It's been a mixed 2014 for investors in Cover-More Group Ltd (ASX: CVO) and Sandfire Resources NL (ASX: SFR), with shares in the former making gains of 25% and the latter seeing its share price fall by 3% year-to-date. However, both stocks could turn out to be strong performers moving forward and could be wise additions to Foolish portfolios. Here's why.
Growth potential
The most obvious reason to buy shares in either company is their stunning growth potential. Indeed, travel insurance provider, Cover-More, is expected to increase earnings at an annualised rate of 36.9% over the next two years. This is an extremely impressive rate of growth and is well ahead of the wider market growth rate. Meanwhile, mining play, Sandfire Resources, is expected to see its bottom line rise by 18.3% per annum over the same time period. Although only half the growth rate of Cover-More, this is still very strong.
Attractive valuations
Where both companies really start to make sense as investments, though, is in terms of their current valuations. On the face of it, only Sandfire looks cheap. That's because it has a very low price-earnings (P/E) ratio of just 11.9, which is significantly below that of the ASX (which has a P/E ratio of 15.8). Indeed, Cover-More's P/E ratio of 31.4 looks rather excessive next to the ASX, but when its growth potential is factored in, it's an entirely different story.

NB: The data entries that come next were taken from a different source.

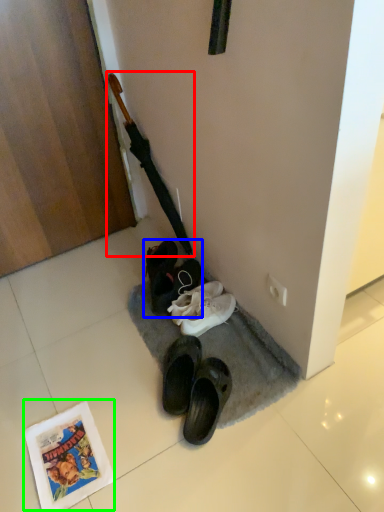 Question: Considering the real-world distances, which object is farthest from crucifix (highlighted by a red box)? footwear (highlighted by a blue box) or comic book (highlighted by a green box)?

Choices:
 (A) footwear
 (B) comic book

Answer: (B) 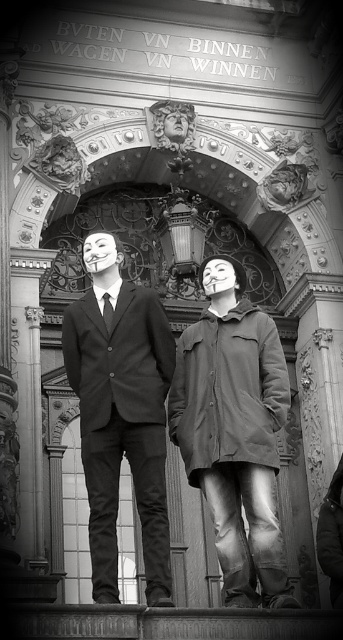 Between point (246, 566) and point (115, 356), which one is positioned in front?

Positioned in front is point (246, 566).

Is matte black coat at center in front of matte black suit at center?

No, matte black coat at center is further to the viewer.

Who is more forward, (253, 461) or (155, 292)?

Point (253, 461) is more forward.

This screenshot has height=640, width=343. I want to click on matte black coat at center, so click(233, 432). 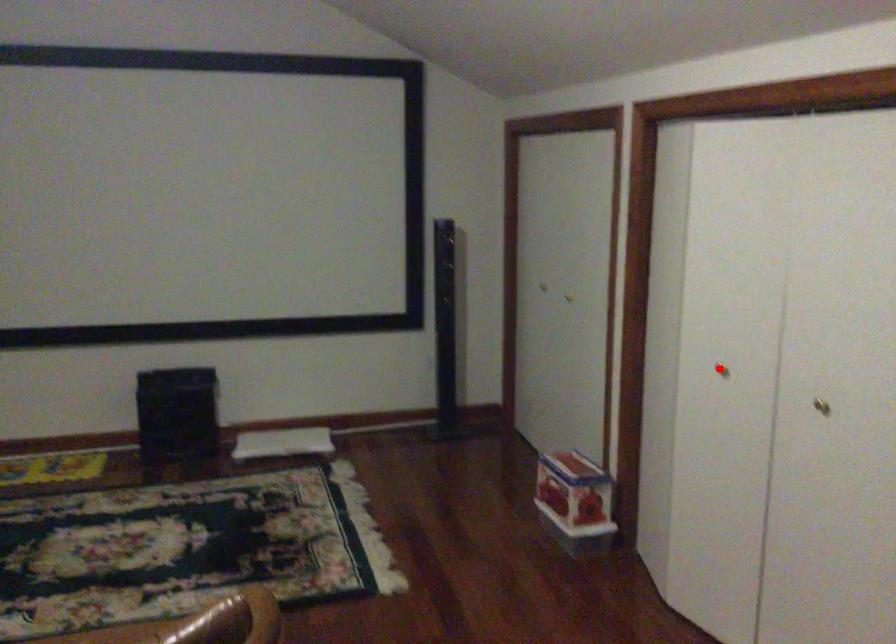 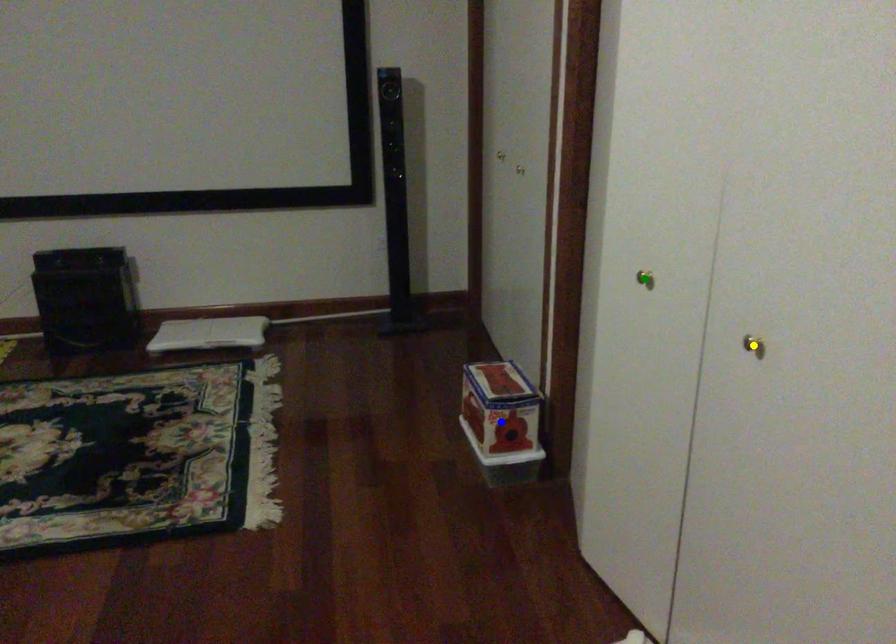 Question: I am providing you with two images of the same scene from different viewpoints. A red point is marked on the first image. You are given multiple points on the second image. Which spot in image 2 lines up with the point in image 1?

Choices:
 (A) blue point
 (B) yellow point
 (C) green point

Answer: (C) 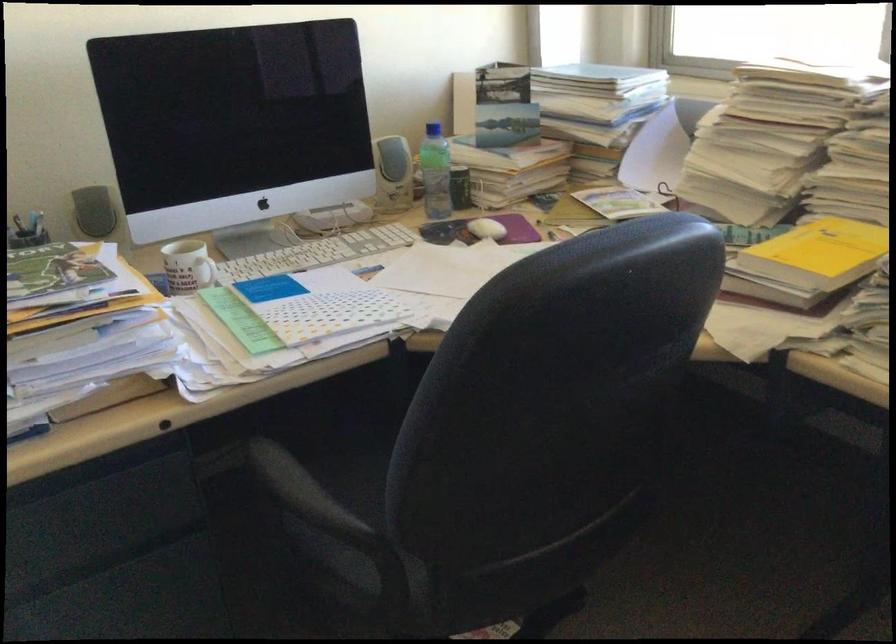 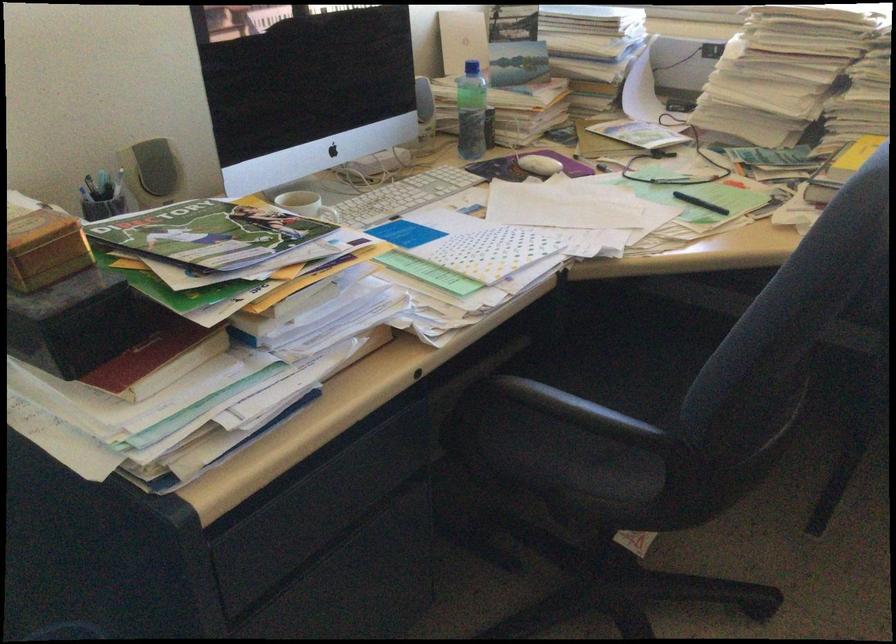 Where in the second image is the point corresponding to the point at 425,172 from the first image?

(470, 111) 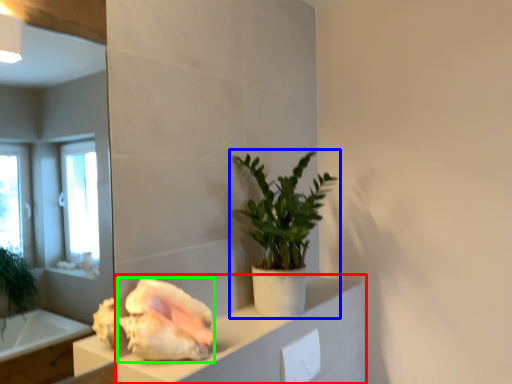 Question: Which object is positioned farthest from cabinetry (highlighted by a red box)? Select from houseplant (highlighted by a blue box) and flower (highlighted by a green box).

Choices:
 (A) houseplant
 (B) flower

Answer: (A)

That's because Cover-More has a price to earnings growth (PEG) ratio of just 0.85, which is easily more attractive than the ASX's 1.78. It indicates growth at a very reasonable price, but this is on offer to an even greater extent at Sandfire, since its PEG ratio is even lower at just 0.65. Clearly, both companies offer good value when their prospective growth rates are taken into account, which could help to push their share prices higher.
Looking ahead
While neither company offers a top notch yield, strong earnings growth is due to be passed on to shareholders in the form of higher dividends. For instance, Cover-More is due to grow dividends per share by 25.6% per year for the next two years, which means that shares in the company could be yielding as much as 4.8% in 2016. This is double the current yield. Meanwhile, Sandfire Resources is set to grow its dividends per share by 31.8% per annum over the same period, which could turn the current 1.6% yield into 2.8% in 2016 (assuming a constant share price).
So, with highly enticing growth prospects being priced reasonably and income potential on offer, Cover-More and Sandfire could turn out to be strong performers moving forward.